"... era l'anno dei Mondiali, quelli dell''86, Paolo Rossi era un ragazzo come noi...".
Questo è uno dei passi di una canzone di Antonello Venditti del 1986, Giulio Cesare. Mi rimase impresso perchè diceva una verità, amara o felice poco importa. Quello che era stato 4 anni dopo l'eroe nazionale che portò l'Italia a vincere i Mondiali in Spagna, ritorna meno di un lustro dopo un calciatore normale. Risultato di un'involuzione calcistica o semplicemente di un processo fisiologico, per cui quando si arriva alla cima poi non si può far altro che scendere.
Un Mondiale si gioca nel giro di un mese. E' una competizione che premia chi in quel mese sta meglio, più in forma, più in palla. Premia chi ha la fortuna dalla sua parte e diventa un incubo quando il destino ti volta le spalle proprio nel momento cruciale, quando magari dopo una stagione fantastica e impeccabile ti trovi ad avere un infortunio proprio nell'ultima amichevole precedente alla partenza o in un innocuo allenamento. Chi diventa l'Eroe di un Mondiale, spesso e volentieri vive la situazione inversa.

Al di là del valore tecnico, condizione ineccepibile senza la quale nessun ct ti chiama per un campionato del Mondo, il Protagonista gode di una serie di incastri, coincidenze e botte di fortuna grazie alle quali si ritrova lì.
Nel 1980 Paolo Rossi fu squalificato per la vicenda del Calcio Scommesse. Rientrò nell'aprile del 1982, due mesi prima di partire per il Mundial spagnolo. Bearzot, che già lo aveva avuto in Argentina 4 anni prima, non ci pensò su e lo chiamò in Nazionale. Questa scelta destò scalpore: Rossi, inattivo per 2 anni, fu preferito a Pruzzo, che negli ultimi 2 campionati era stato capocannoniere in serie A. Molti i malumori, alimentati poi dalle prime 3 partite di quel Mondiale.
Rossi non segnava e la squadra giocava male. Poi la svolta. Il 5 luglio 1982 Rossi si prende quel Campionato del Mondo. Lo fa nella partita contro i piu forti, contro il Brasile di Socrates, Junior e Zico. Lo fa con una tripletta, non con un solo semplice gol. Ne fa 3, di rapina, di potenza e di qualità. C'è tutto. "Il primo gol al Brasile, lo ricordo come il più bello della mia vita. Non ho avuto il tempo di pensare a nulla: ho sentito come un senso di liberazione. È incredibile come un episodio possa cambiarti radicalmente: niente più blocchi mentali e fisici. Dopo quel gol, tutto è arrivato con naturalezza".

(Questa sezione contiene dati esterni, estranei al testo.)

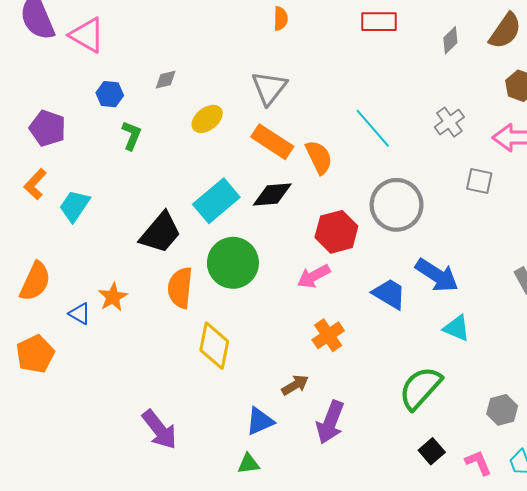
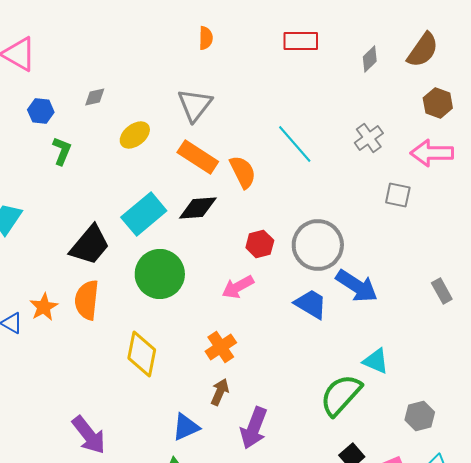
gray circle: (397, 205) -> (318, 245), moved
red hexagon: (336, 232) -> (260, 244), size x0.7
orange semicircle: (180, 288) -> (87, 300), moved
cyan triangle: (457, 328) -> (376, 361), moved
orange cross: (328, 335) -> (221, 347), moved
brown arrow: (295, 385) -> (220, 392), turned -36

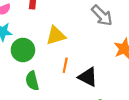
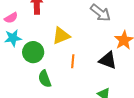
black triangle: (88, 77) -> (108, 60), moved

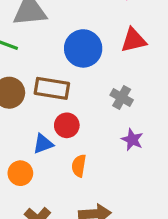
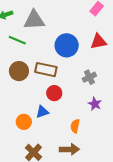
gray cross: (122, 97) -> (89, 77), turned 32
blue triangle: (43, 144) -> (42, 112), moved
orange semicircle: (79, 166) -> (75, 126), moved

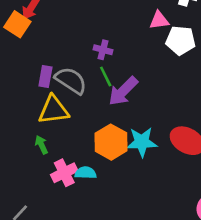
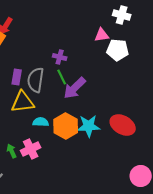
gray semicircle: (71, 81) -> (36, 80), turned -115
green arrow: (41, 145) -> (12, 151), moved
cyan semicircle: (86, 173) -> (41, 122), moved

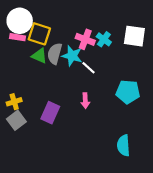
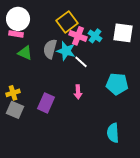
yellow square: (39, 34) -> (67, 22), moved, turned 35
green triangle: (39, 56) -> (25, 53), moved
gray square: (16, 120) -> (15, 110), turned -30

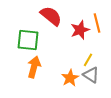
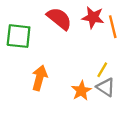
red star: (80, 30) -> (93, 17), moved, turned 30
green square: (28, 40) -> (19, 36), moved

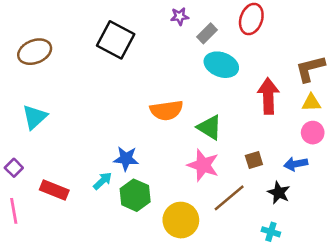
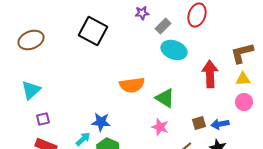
blue arrow: (296, 164) -> (220, 124), moved
pink star: (203, 165) -> (160, 127), size x0.7
purple square: (14, 168) -> (43, 119), moved, turned 32

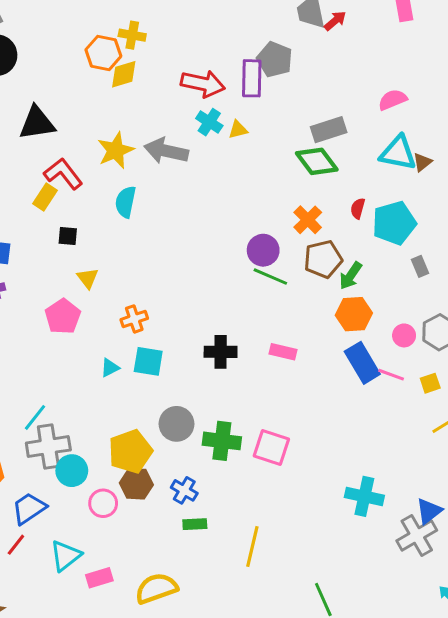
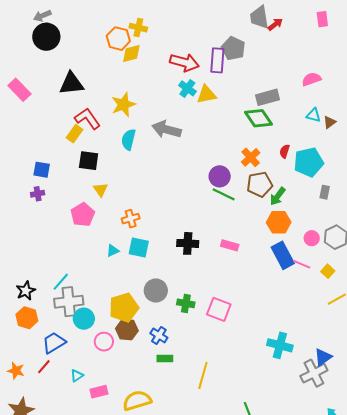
yellow triangle: (238, 130) -> (206, 94), size x1.5
gray arrow: (166, 151) -> (167, 129), moved
cyan triangle: (398, 153) -> (313, 115), size x0.6
black square: (68, 236) -> (89, 161), size x1.5
gray rectangle: (420, 266) -> (325, 192), turned 32
yellow square: (430, 383) -> (328, 271), turned -32
green cross: (222, 441) -> (186, 303), size x0.7
cyan triangle: (66, 556) -> (77, 376), size x0.6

Da lì in poi Rossi diventa Pablito, segna una doppietta alla Polonia in semifinale e il gol che sblocca l'ultimo atto con la Germania Ovest. «Eravamo campioni del mondo. Feci solo mezzo giro di campo coi compagni: ero distrutto. Mi sedetti su un tabellone a guardare la folla entusiasta e mi emozionai. Ma dentro sentivo un fondo di amarezza. Pensavo: "Fermate il tempo, non può essere già finita, non vivrò più certi momenti". E capii che la felicità, quella vera, dura solo attimi». Questa frase racconta la vita di un campione. Fatta di attimi, che sembrano quasi niente di fronte ai mesi, agli anni di lavoro che ci sono dietro a un Mondiale. Ma in realtà quei pochi attimi sono tutto, perchè racchiudono emozioni che torneranno a distanza di anni sotto forma di nostalgia, di felicità, di malinconia, di orgoglio.

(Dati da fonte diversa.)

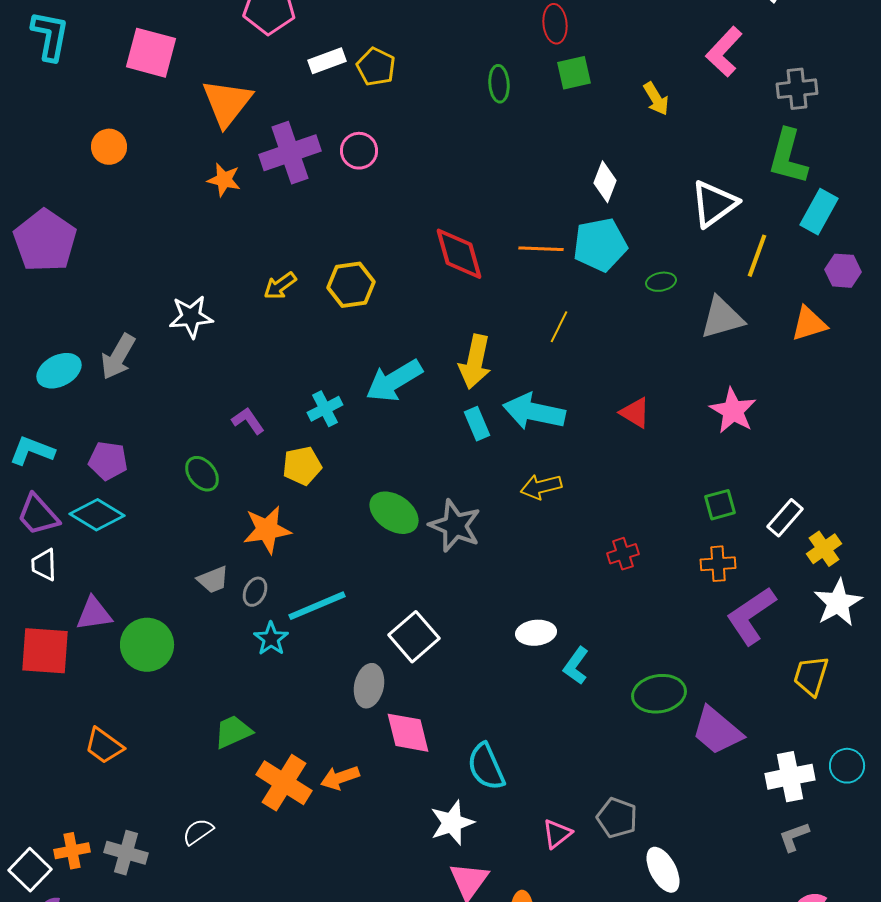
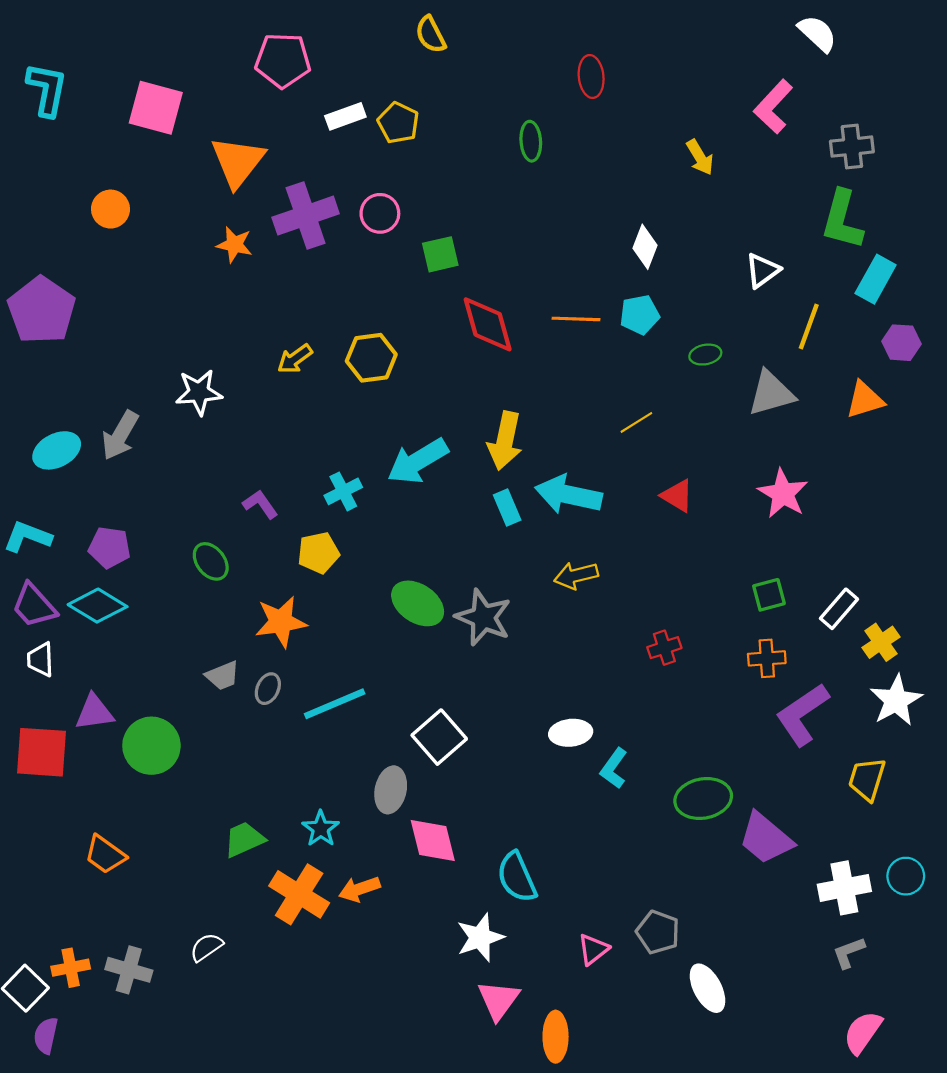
green square: (574, 73) -> (440, 254), moved
white triangle: (714, 204) -> (762, 270), size x0.7
cyan pentagon: (600, 245) -> (640, 315), size x0.7
yellow line: (559, 327) -> (636, 422), moved, turned 32
cyan star: (271, 639) -> (321, 829), moved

Forse chi arriva tanto in alto da poterle vivere deve avere l'equilibrio per restare in quelle quote, forse bisogna avere un carattere cosi forte da non viverle come una mancanza di stimoli per vittorie future.

Paolo Rossi resterà sempre Pablito, nonostante la parabola discendente subito dopo quei Mondiali, quando aveva solo 26 anni.
Malgrado appena un lustro dopo deciderà di ritirarsi dal calcio, ormai svuotato di energie fisiche e mentali. Resterà Pablito, un ragazzo come tanti, con solo qualcosa in più da raccontare.